The first one is related to do the physical condition of non-hearing, namely the deafness, such as:

  • past, present and future of sound amplification
  • the impact of deaf-targeted amplifying equipment on mainstream technology (e.g. cybernetics, sound film)
  • the deaf experience of sound and music (e.g. vibrations, amplification)
  • the “translation” of music into signing
  • usage of deaf-targeted instruments in art

The second path relates to deliberate non-hearing, especially in urban public spaces:

  • practices of isolation from unwanted/unpleasant/threatening sounds
  • both everyday and artistic strategies of sound elimination or selection
  • architectural aspects of creating quiet or soundproof rooms and spaces
  • headphones, walkman, ipod… – the tools of sound elimination and selection
  • hearing and non-hearing in different cultural contexts

I warmly invite you to consider addressing above-mentioned themes but – as it is just a partial list of pertinent topics – proposals on other issues related to hearing/non-hearing in technology and art are very welcomed.

Those who consider contributing to this or another thematic session at Media Art History are responsible to submit their abstracts on their own.
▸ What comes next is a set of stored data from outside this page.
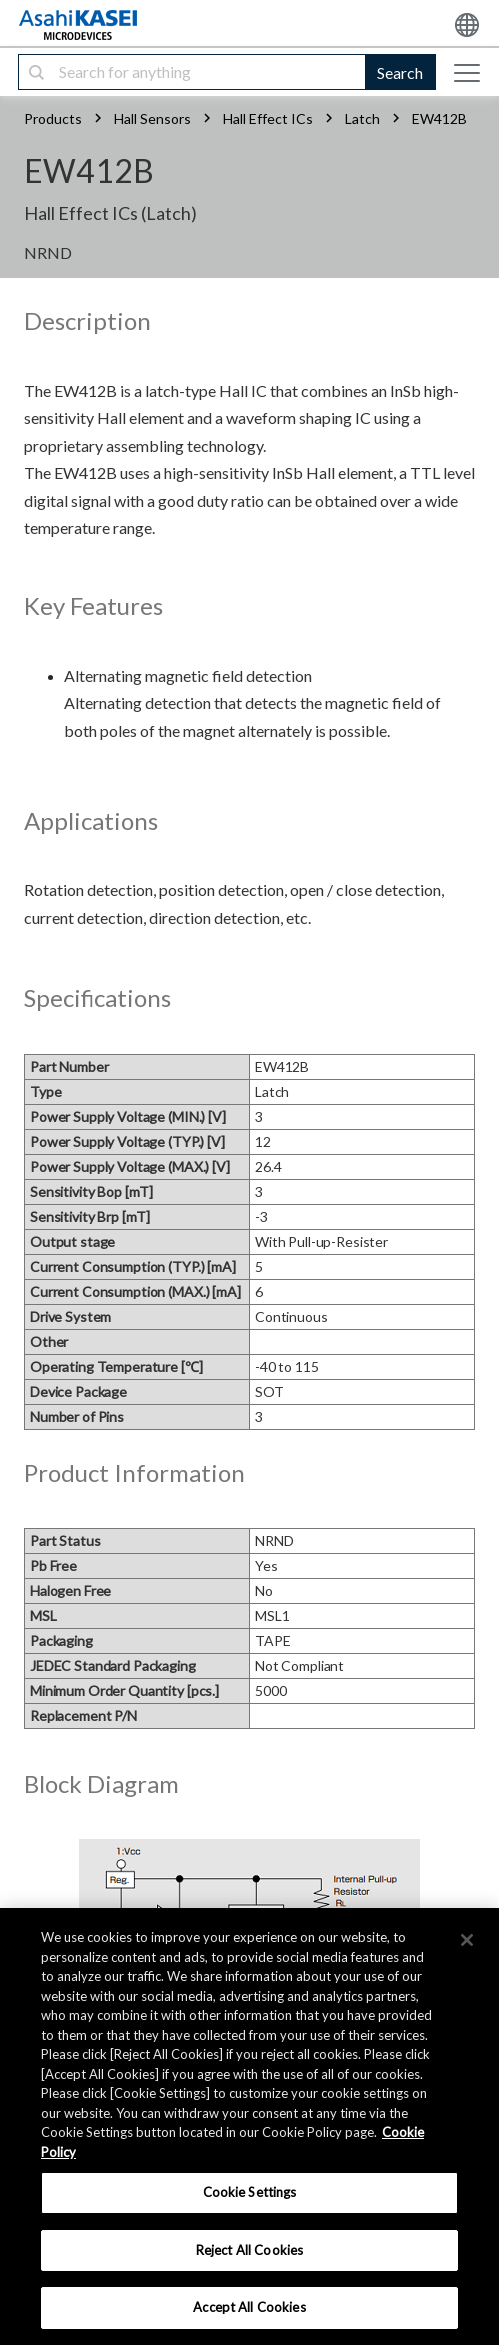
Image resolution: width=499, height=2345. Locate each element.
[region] (249, 2126)
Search (400, 72)
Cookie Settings (250, 2192)
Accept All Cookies (249, 2307)
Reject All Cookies (249, 2250)
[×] (467, 1940)
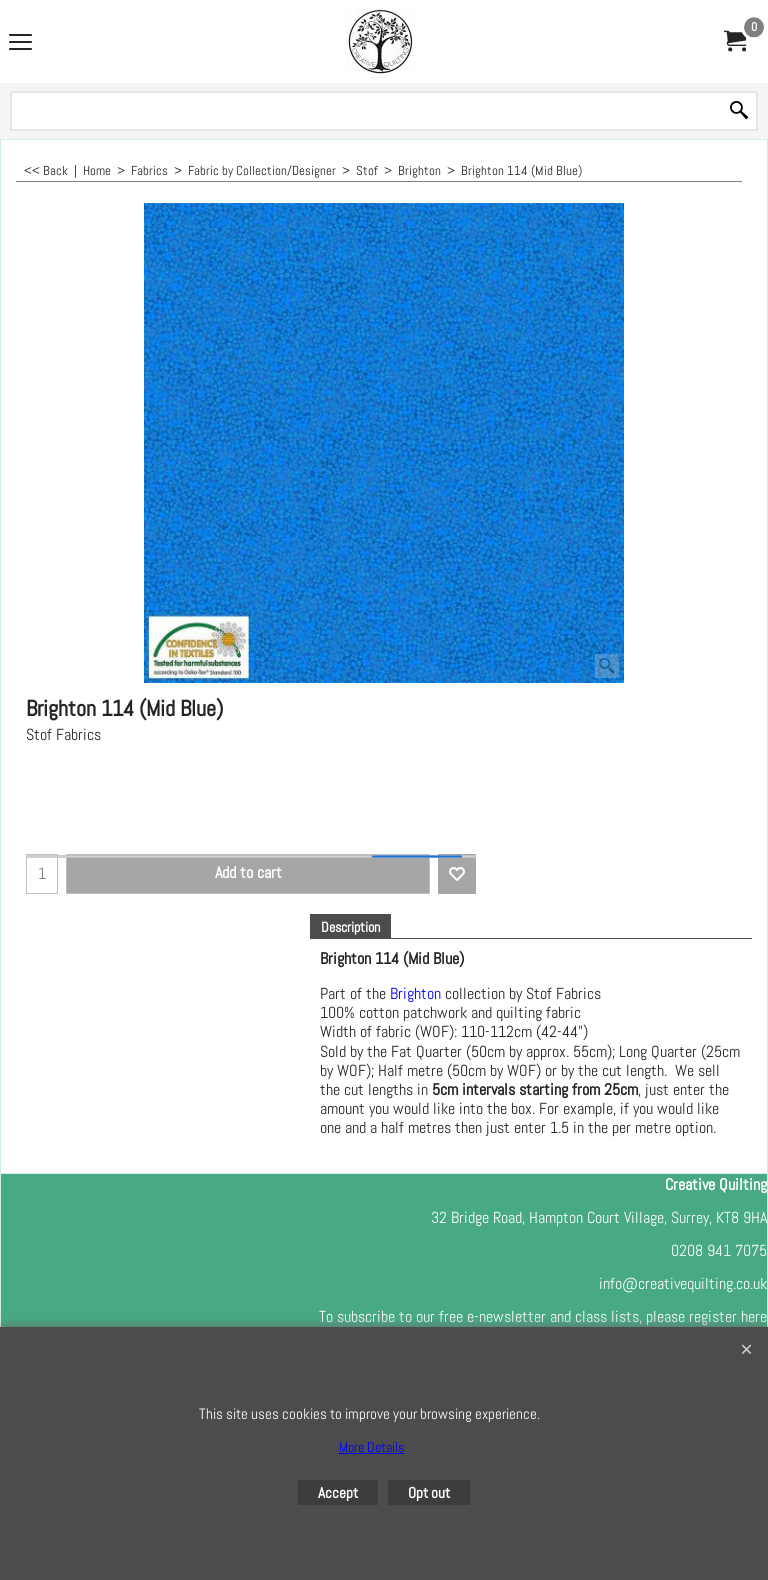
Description (350, 927)
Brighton (415, 993)
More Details (371, 1447)
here (754, 1316)
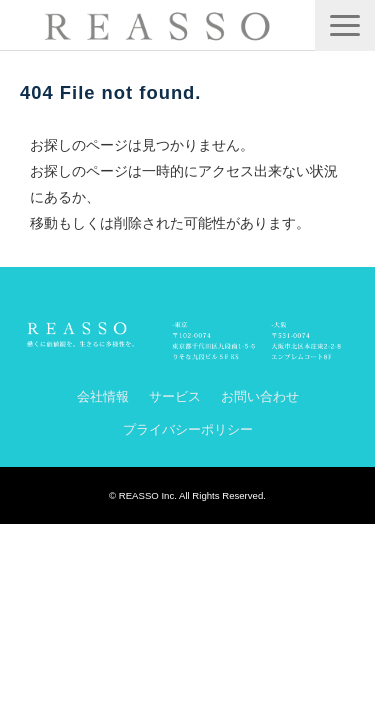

However, I recommend you to contact me first at magda.zdrodowska@uj.edu.pl.

To learn more about the conference in general or about other featured session, please go to http://www.mediaarthistory.org/resound-maincall. On the top of the page there is a link to the conference registration system. Proposals should consist of a 300-word abstract and a short bio. All proposals will undergo a double blind review by the Program Committee. The deadline for submitting the abstract submission is 1st November, but in in case you need more time, please let me know.

The International Conference on the Histories of Media Art, Science and Technology – RE:SOUND is hosted by RELATE (Research Laboratory for Art and Technology), Aalborg University and will be held August 20-23, 2019 in partnership with the STRUER Sound Art Festival and CATCH – Center for Art & Tech in Elsinor.